Oh yeah, plenty of plants in the first section of crevice died.  But what is alive which they could not grow before? Penstemon baccharifolius, Limonium, Goniolimon, Lithodora, Teucrium, and just about anything with silver leaves.  He is excited to grow the aroids which are found in rock rubble in the mediterranean like the elusive white form of Dracunculus vulgaris.

Jeremy’s Yucca treculeana "Sasquatch"


Jeremy taught me how using a breadknife upwards to prune out lower, dead leaves of Yucca not only can saw through the tough fibers, but the blunt end doesn’t poke/damage the base of living, healthy leaves.  


He also sold me on the idea of using rebar as a temporary, (perhaps permanent?) prop to hold up layers of our work while we were in motion.

I also had the pleasure of getting ot know Zach, their in-house Taxonomist (how cool is that?) whose golf-cart, among the fleet, certainly racks up the most miles of them all while he zips around the nursery tracking plants, their names, and their genealogy… It was surreal and dreamy to be in a place where there are real daily conversations about the marital history of agaves.


The future is bright green:

Agave montana and Allium kiiense.  (I know I will be snooping this year's seed lists for fall-blooming alliums.)

…and purple and silver…

x Mangave 'Moonglow'

Tony was excited to try Zauchneria cana as they have planted Zauchneria for years with no success.  I’m hopeful for it here.

There is no better institution better equipped to diversely populate and track and share the results of what can be grown in a crevice garden in the southeast.  Prepare to see some amazing stuff.

What is also deeply exciting is that Juniper Level is exploring for Americans, with all the reluctance of a sumo wrestler doing a cannonball into a kiddie pool, the wider universality of crevice gardening- that a concrete crevice garden can be made virtually anywhere there are people.  Now the playing field is level!  There is no excuse for any region not to be able to build crevice.  

It's timely that there is even a current article in the NARGS Quarterly by one Mr. John Beaulieu about building a backyard broken-concrete raised-bed crevice combo. (Which is also interestingly inspired by limestone cliffs and the Niagra escarpment)




(Warning: more recycling ahead)  We went all Angkor Wat/Ta Prohm to  include a rotten tree trunk here, worked into the concrete as though it had grown out of it and helped break it apart.  A little nihilist’s garden feature.

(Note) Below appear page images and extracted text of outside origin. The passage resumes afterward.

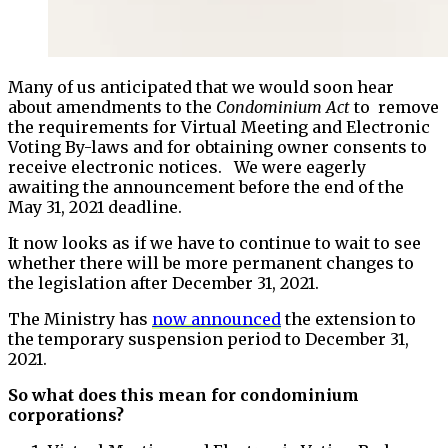
Many of us anticipated that we would soon hear
about amendments to the
Condominium Act
to remove
the requirements for Virtual Meeting and Electronic
Voting By-laws and for obtaining owner consents to
receive electronic notices. We were eagerly
awaiting the announcement before the end of the
May 31, 2021 deadline.
It now looks as if we have to continue to wait to see
whether there will be more permanent changes to
the legislation after December 31, 2021.
The Ministry has
now announced
the extension to
the temporary suspension period to December 31,
2021.
So what does this mean for condominium
corporations?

Jeremy has continued the theme.


(Last two pictures courtesy of him)



















Although my heart shall always be in the mountains and desert-steppe of Colorado, what I truly love about this 
project is a new aesthetic.  It is not about mimicking natural appearances as much as mimicking natural processes.  Grasping for an intuitive logic behind this, I kept thinking 

“What would concrete look like in an abandoned city taken over by plants?”  



This is some Mad Max rock gardening.


The rusty concrete-reinforcement wire… a fossil-like relic of a time when civilization didn’t honor nature and paid a price...

2 comments:

  1. I just cannot stop being impressed with this post. Reusing unnecessary concrete with plants in such an artful way is an inspiration, and so is seeing yuccas and dryland plants juxtaposed with southern pines and hardwoods! The image with bands of crevice outcroppings alternating with planted bands...oh yeah.